(Exercise data):
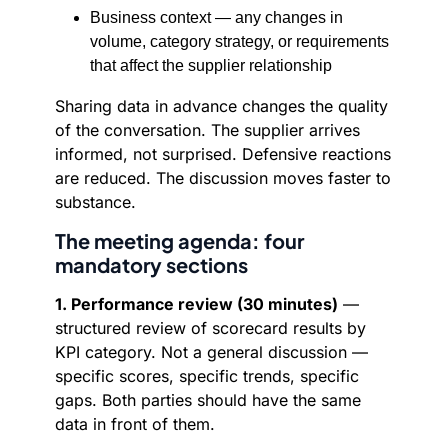
Business context — any changes in
volume, category strategy, or requirements
that affect the supplier relationship
Sharing data in advance changes the quality
of the conversation. The supplier arrives
informed, not surprised. Defensive reactions
are reduced. The discussion moves faster to
substance.
The meeting agenda: four
mandatory sections
1. Performance review (30 minutes)
—
structured review of scorecard results by
KPI category. Not a general discussion —
specific scores, specific trends, specific
gaps. Both parties should have the same
data in front of them.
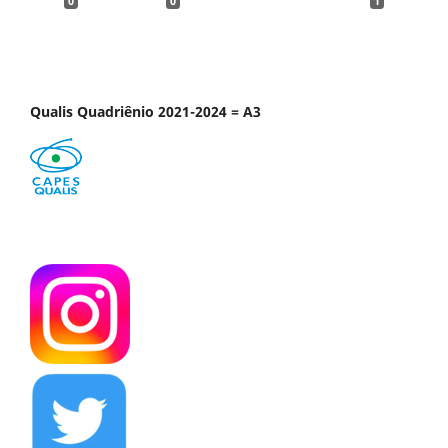
0
0
1
Qualis Quadriênio 2021-2024 = A3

(What the task asks): Which lines in the entries above contain "review"? Pull each of them out.

(Response to the task):
1. Performance review (30 minutes)
structured review of scorecard results by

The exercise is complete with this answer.